SEAL Chief Edward "Eddie" Gallagher during a pinning ceremony. (Courtesy of Andrea Gallagher)
February 28, 2020

Retired Navy SEAL Eddie Gallagher will appear on “60 Minutes” this Sunday where he will tell his story of being charged and acquitted of murdering an ISIS prisoner.

CBS released a teaser trailer of the interview, which will air at 7 p.m. EST/PT on CBS, Sunday, March 1.

Gallagher was acquitted of all charges except for one – posing for a photo with a corpse. That corpse belonged to a teenaged ISIS prisoner which Gallagher was originally accused of killing in Mosul in 2017.

Gallagher and at least 10 others from Alpha Platoon, SEAL Team 7 were photographed together near the ISIS fighters’ corpse, however, Gallagher was the only one charged with the act, and it was the only charge he was found guilty of.

In the CBS clip, Gallagher expressed regret for posing for the photo.

“It’s wrong. I’ll say it’s wrong now. And I’ve definitely learned… my lesson… It’s distasteful,” he said.

Gallagher sent the photo to a friend with a joking text, “got him with my hunting knife,” a piece of evidence that prosecutors used to allege he stabbed the ISIS prisoner to death.

Petty Officer Corey Scott had revealed under oath – and under the protection of immunity that was granted by the government – that he, Gallagher and others had treated the ISIS fighter when he was brought into SEAL Team 7. Scott admitted he made the decision to cover the ISIS prisoner’s breathing tube so he would die by asphyxiation (suffocation) which he did.

“It was like a joke text, dark humor,” Gallagher said. “I was trying to make it look tough… Yeah, I know how bad it looks when it gets out into the public, which it never was supposed to.”

Gallagher was sentenced to partial forfeiture of pay and reduced rank for the charge. However, Trump intervened to reinstate Gallagher’s rank, allowing him to retire as an E-7 Chief Petty Officer. Trump intervened again when the Navy attempted to strip Gallagher’s Trident Pin, a symbol of his membership as an elite SEAL.

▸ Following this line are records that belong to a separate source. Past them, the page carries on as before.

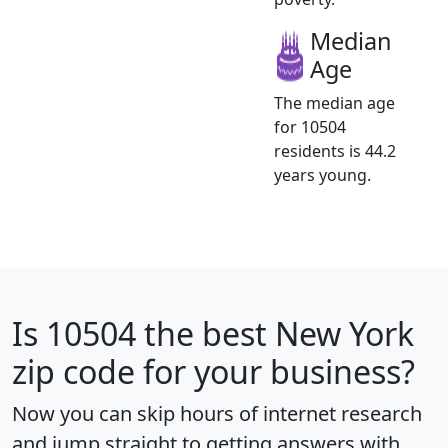
Median
Age
The median age
for 10504
residents is 44.2
years young.
Is
10504
the best New York
zip code for your business?
Now you can skip hours of internet research
and jump straight to getting answers with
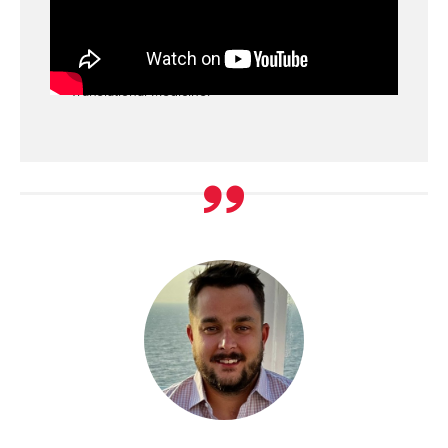
Decision, Information, Analysis (DIA) Paradigm
Dr. Joga Gobburu discusses the DIA paradigm
that has shaped the work of the Center for
Translational Medicine.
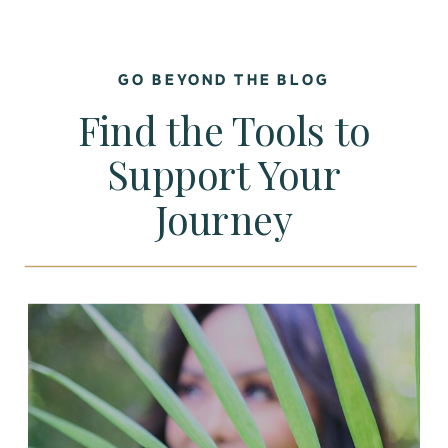
GO BEYOND THE BLOG
Find the Tools to
Support Your
Journey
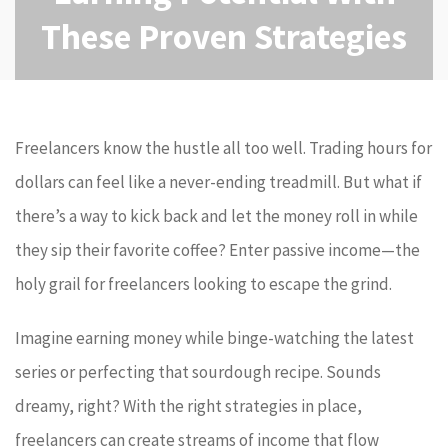
These Proven Strategies
Freelancers know the hustle all too well. Trading hours for
dollars can feel like a never-ending treadmill. But what if
there’s a way to kick back and let the money roll in while
they sip their favorite coffee? Enter passive income—the
holy grail for freelancers looking to escape the grind.
Imagine earning money while binge-watching the latest
series or perfecting that sourdough recipe. Sounds
dreamy, right? With the right strategies in place,
freelancers can create streams of income that flow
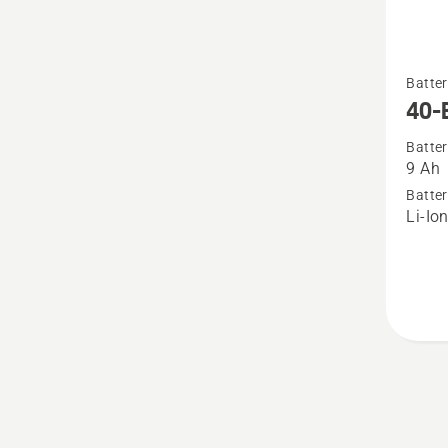
See
Batter
more
40-
details
Batter
about
9 Ah
40-
Batter
B330X
Li-Io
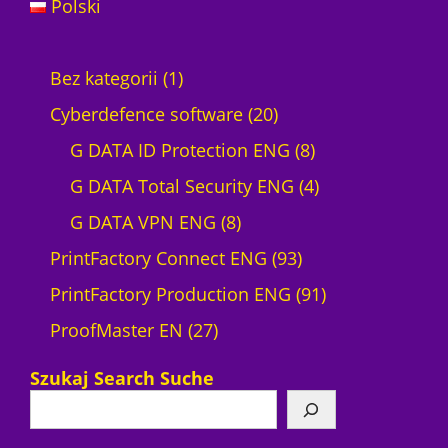
Polski
1
Bez kategorii
1
p
2
Cyberdefence software
20
r
0
8
G DATA ID Protection ENG
8
o
p
p
4
G DATA Total Security ENG
4
d
8
r
r
p
G DATA VPN ENG
8
u
p
o
9
o
r
PrintFactory Connect ENG
93
c
r
d
3
d
o
9
PrintFactory Production ENG
91
t
2
o
u
p
u
d
1
ProofMaster EN
27
7
d
c
r
c
u
p
Szukaj Search Suche
p
u
t
o
t
c
r
r
c
s
d
s
t
o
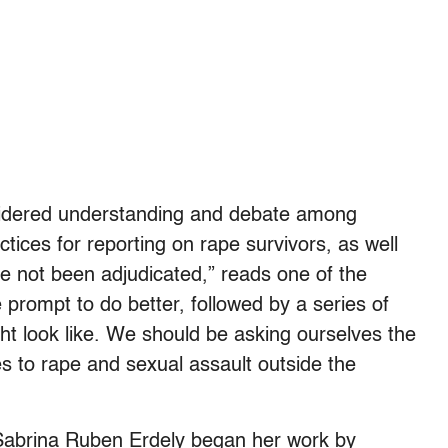
nsidered understanding and debate among
ctices for reporting on rape survivors, as well
ve not been adjudicated,” reads one of the
e prompt to do better, followed by a series of
t look like. We should be asking ourselves the
 to rape and sexual assault outside the
r Sabrina Ruben Erdely began her work by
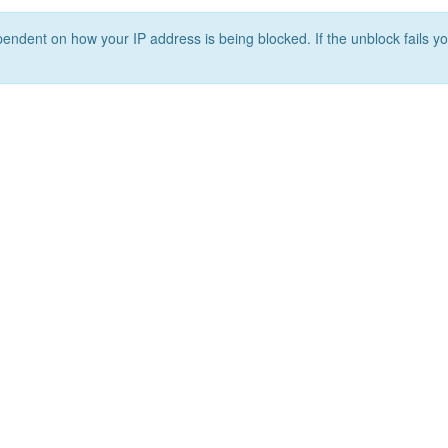
ependent on how your IP address is being blocked. If the unblock fails yo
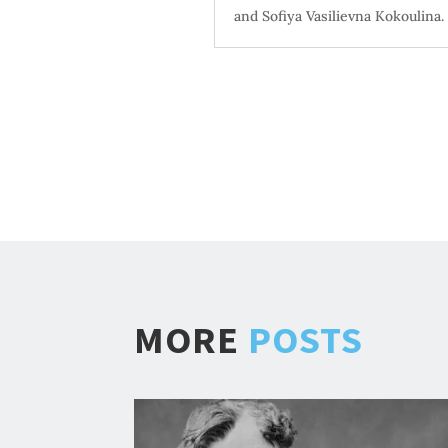
and Sofiya Vasilievna Kokoulina. 
MORE
POSTS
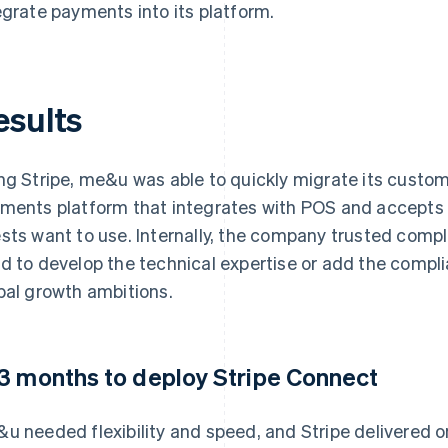
egrate payments into its platform.
esults
ng Stripe, me&u was able to quickly migrate its custome
ments platform that integrates with POS and accept
sts want to use. Internally, the company trusted compli
d to develop the technical expertise or add the compli
bal growth ambitions.
3 months to deploy Stripe Connect
u needed flexibility and speed, and Stripe delivered on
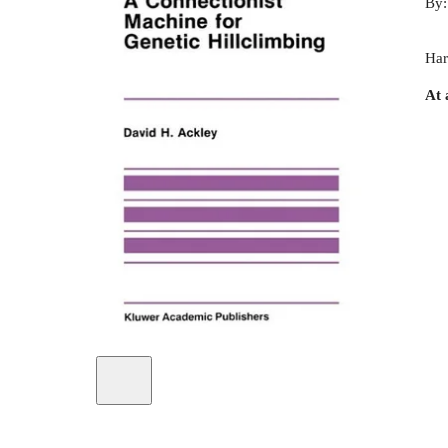
By
Har
At 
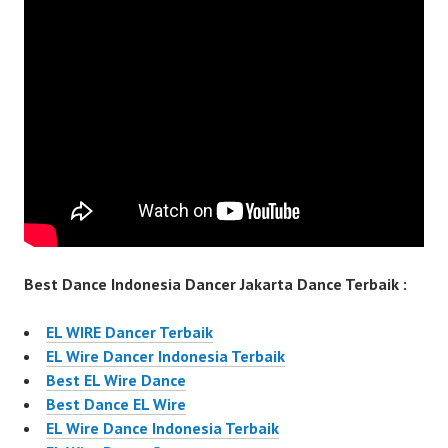
Best Dance Indonesia Dancer Jakarta Dance Terbaik :
EL WIRE Dancer Terbaik
EL Wire Dancer Indonesia Terbaik
Best EL Wire Dance
Best Dance EL Wire
EL Wire Dance Indonesia Terbaik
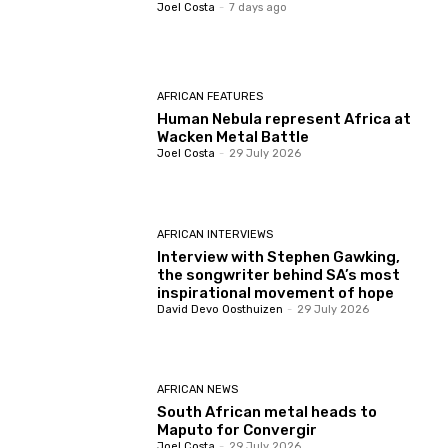
Joel Costa
-
7 days ago
AFRICAN FEATURES
Human Nebula represent Africa at
Wacken Metal Battle
Joel Costa
-
29 July 2026
AFRICAN INTERVIEWS
Interview with Stephen Gawking,
the songwriter behind SA’s most
inspirational movement of hope
David Devo Oosthuizen
-
29 July 2026
AFRICAN NEWS
South African metal heads to
Maputo for Convergir
Joel Costa
-
29 July 2026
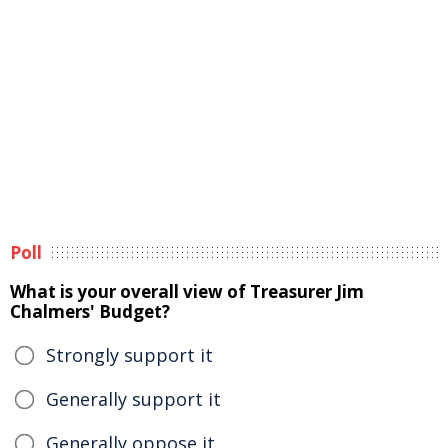
Poll
What is your overall view of Treasurer Jim
Chalmers' Budget?
Strongly support it
Generally support it
Generally oppose it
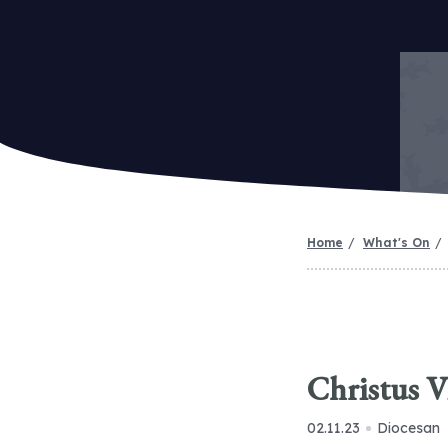
Home
What's On
Christus V
02.11.23
Diocesan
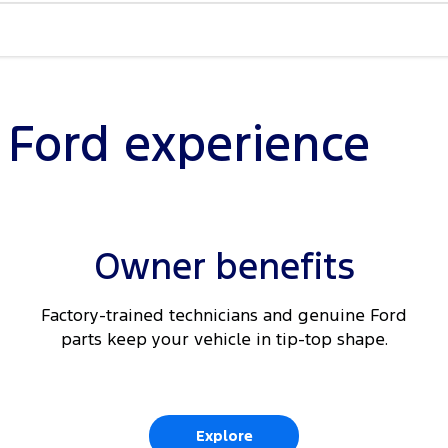
Braking
nected
l Ford experience
ding
Owner benefits
t seats
Factory-trained technicians and genuine Ford
parts keep your vehicle in tip-top shape.
Explore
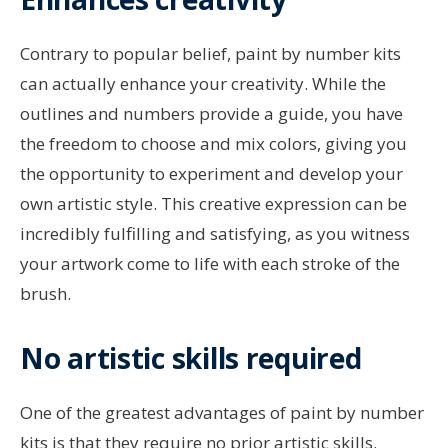
Contrary to popular belief, paint by number kits
can actually enhance your creativity. While the
outlines and numbers provide a guide, you have
the freedom to choose and mix colors, giving you
the opportunity to experiment and develop your
own artistic style. This creative expression can be
incredibly fulfilling and satisfying, as you witness
your artwork come to life with each stroke of the
brush.
No artistic skills required
One of the greatest advantages of paint by number
kits is that they require no prior artistic skills.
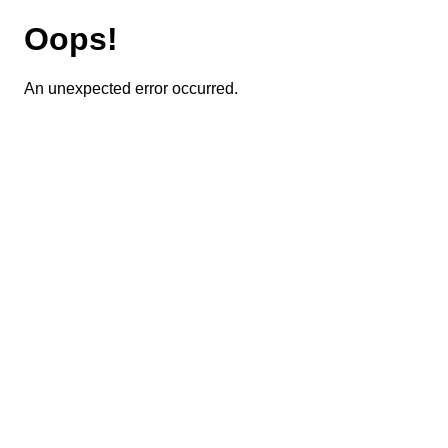
Oops!
An unexpected error occurred.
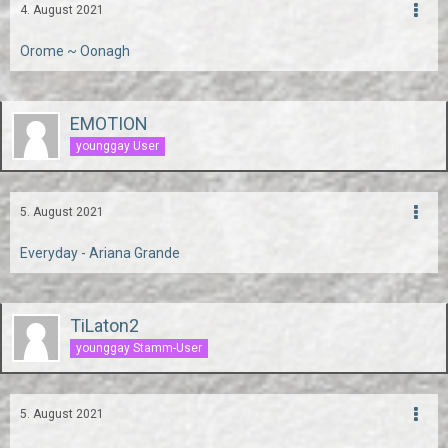
4. August 2021
Orome ~ Oonagh
EMOTION
younggay User
5. August 2021
Everyday - Ariana Grande
TiLaton2
younggay Stamm-User
5. August 2021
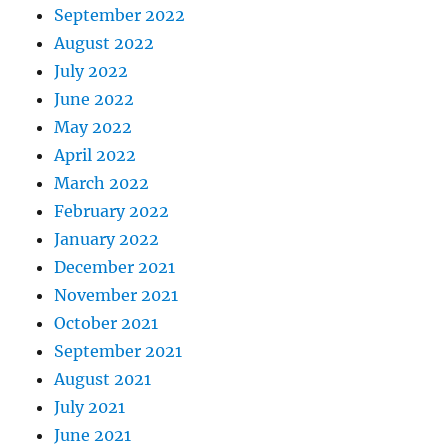
September 2022
August 2022
July 2022
June 2022
May 2022
April 2022
March 2022
February 2022
January 2022
December 2021
November 2021
October 2021
September 2021
August 2021
July 2021
June 2021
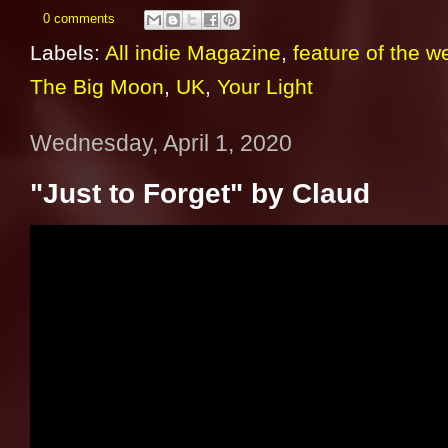
0 comments
Labels:
All indie Magazine
,
feature of the w
The Big Moon
,
UK
,
Your Light
Wednesday, April 1, 2020
"Just to Forget" by Claud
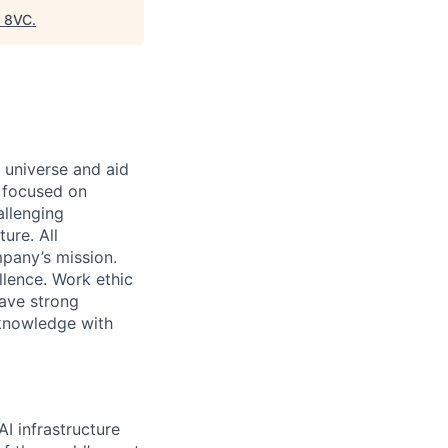
"
8VC
.
 universe and aid
d focused on
allenging
ure. All
pany’s mission.
llence. Work ethic
ave strong
 knowledge with
I infrastructure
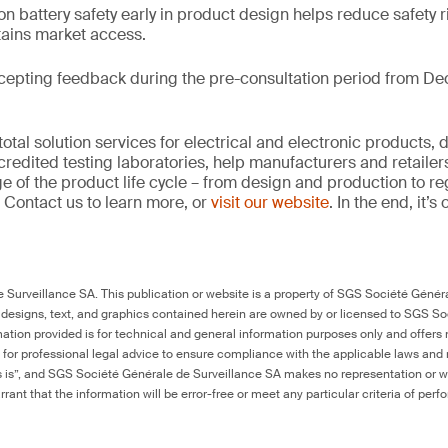
on battery safety early in product design helps reduce safety r
tains market access.
cepting feedback during the pre-consultation period from De
tal solution services for electrical and electronic products, 
credited testing laboratories, help manufacturers and retaile
ge of the product life cycle – from design and production to r
 Contact us to learn more, or
visit our website
. In the end, it’
Surveillance SA. This publication or website is a property of SGS Société Généra
 designs, text, and graphics contained herein are owned by or licensed to SGS S
ation provided is for technical and general information purposes only and offers 
e for professional legal advice to ensure compliance with the applicable laws and r
as is”, and SGS Société Générale de Surveillance SA makes no representation or w
rant that the information will be error-free or meet any particular criteria of perf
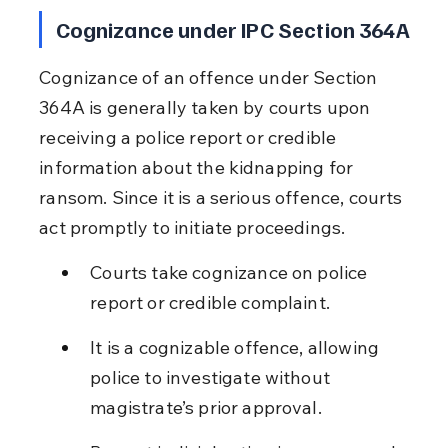
Cognizance under IPC Section 364A
Cognizance of an offence under Section 
364A is generally taken by courts upon 
receiving a police report or credible 
information about the kidnapping for 
ransom. Since it is a serious offence, courts 
act promptly to initiate proceedings.
Courts take cognizance on police 
report or credible complaint.
It is a cognizable offence, allowing 
police to investigate without 
magistrate’s prior approval.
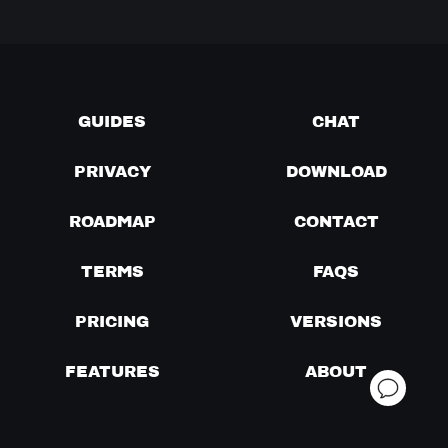
GUIDES
CHAT
PRIVACY
DOWNLOAD
ROADMAP
CONTACT
TERMS
FAQS
PRICING
VERSIONS
FEATURES
ABOUT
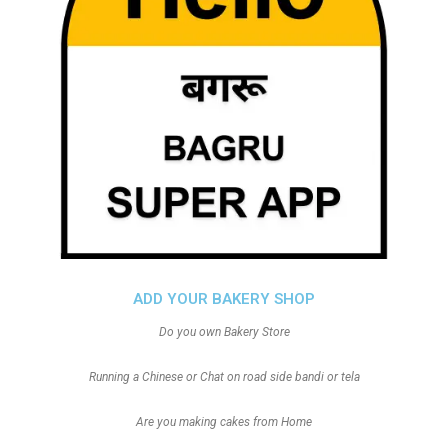
ADD YOUR BAKERY SHOP
Do you own Bakery Store
Running a Chinese or Chat on road side bandi or tela
Are you making cakes from Home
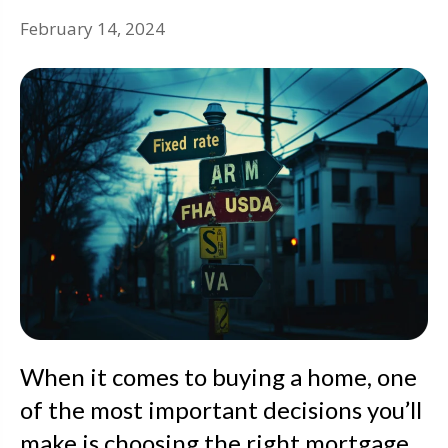
February 14, 2024
When it comes to buying a home, one
of the most important decisions you’ll
make is choosing the right mortgage.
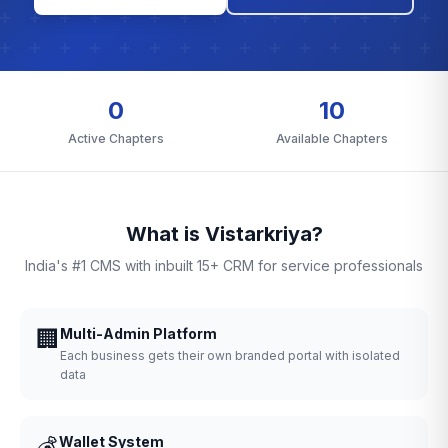
0
10
Active Chapters
Available Chapters
What is Vistarkriya?
India's #1 CMS with inbuilt 15+ CRM for service professionals
🏢
Multi-Admin Platform
Each business gets their own branded portal with isolated
data
💰
Wallet System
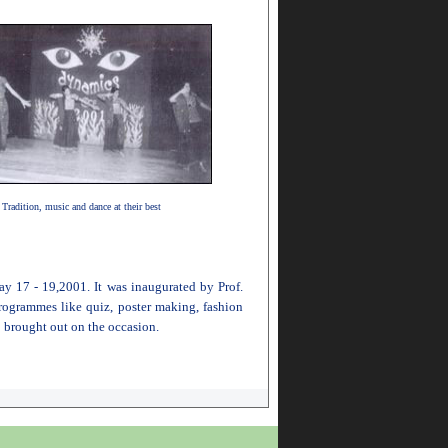
Tradition, music and dance at their best
ay 17 - 19,2001. It was inaugurated by Prof.
ogrammes like quiz, poster making, fashion
 brought out on the occasion.
001 and 2000-2002 batch respectively) were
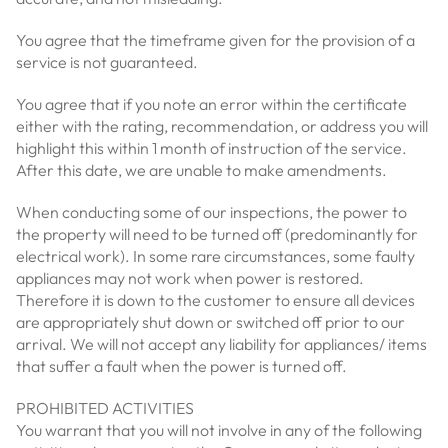
You agree that the timeframe given for the provision of a
service is not guaranteed.
You agree that if you note an error within the certificate
either with the rating, recommendation, or address you will
highlight this within 1 month of instruction of the service.
After this date, we are unable to make amendments.
When conducting some of our inspections, the power to
the property will need to be turned off (predominantly for
electrical work). In some rare circumstances, some faulty
appliances may not work when power is restored.
Therefore it is down to the customer to ensure all devices
are appropriately shut down or switched off prior to our
arrival. We will not accept any liability for appliances/ items
that suffer a fault when the power is turned off.
PROHIBITED ACTIVITIES
You warrant that you will not involve in any of the following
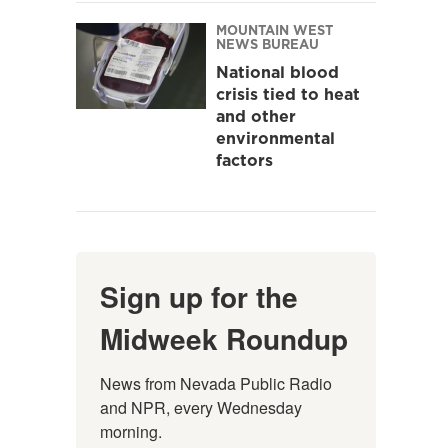
MOUNTAIN WEST
NEWS BUREAU
National blood
crisis tied to heat
and other
environmental
factors
Sign up for the
Midweek Roundup
News from Nevada Public Radio 
and NPR, every Wednesday 
morning.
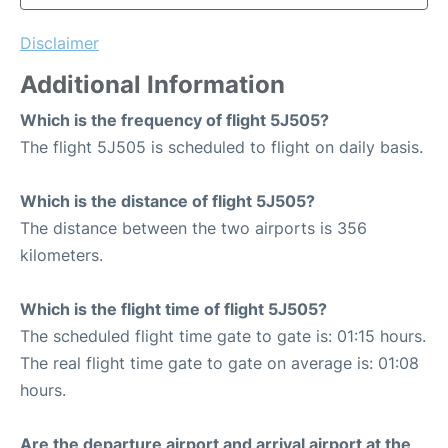
Disclaimer
Additional Information
Which is the frequency of flight 5J505?
The flight 5J505 is scheduled to flight on daily basis.
Which is the distance of flight 5J505?
The distance between the two airports is 356
kilometers.
Which is the flight time of flight 5J505?
The scheduled flight time gate to gate is: 01:15 hours.
The real flight time gate to gate on average is: 01:08
hours.
Are the departure airport and arrival airport at the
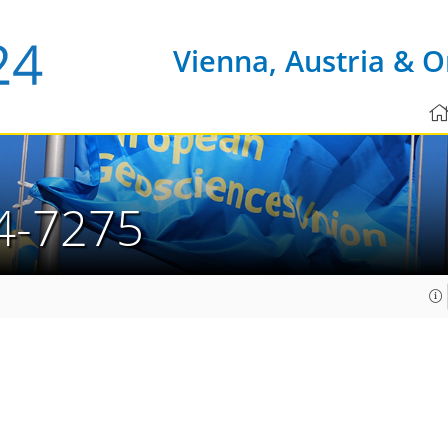
Vienna, Austria & O
4-7275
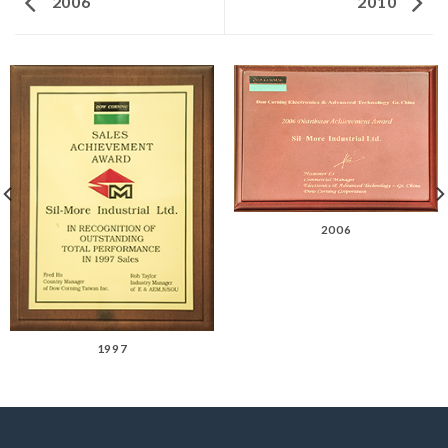
2006
2010
2006
1997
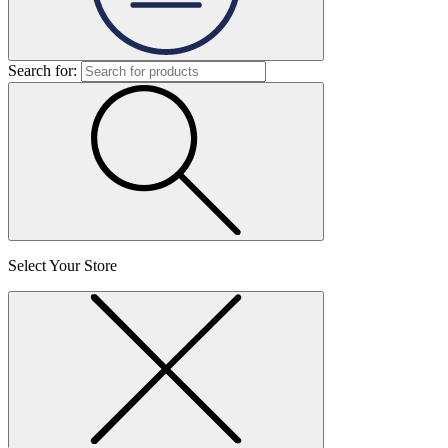
Search for:
Select Your Store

“I’m pretty sure I’m the first person ever to go to a general court-martial for it, for taking a picture. It’s been done on previous deployments,” Gallagher said.

Though Trump intervened after the case was decided and sentence issued, Gallagher said he never wanted a presidential pardon because he wanted to prove his innocence in court.

“We didn’t want a pardon. I wanted to go to trial… if I had been pardoned, I would have had that presumption of guilt the rest of my life,” he said.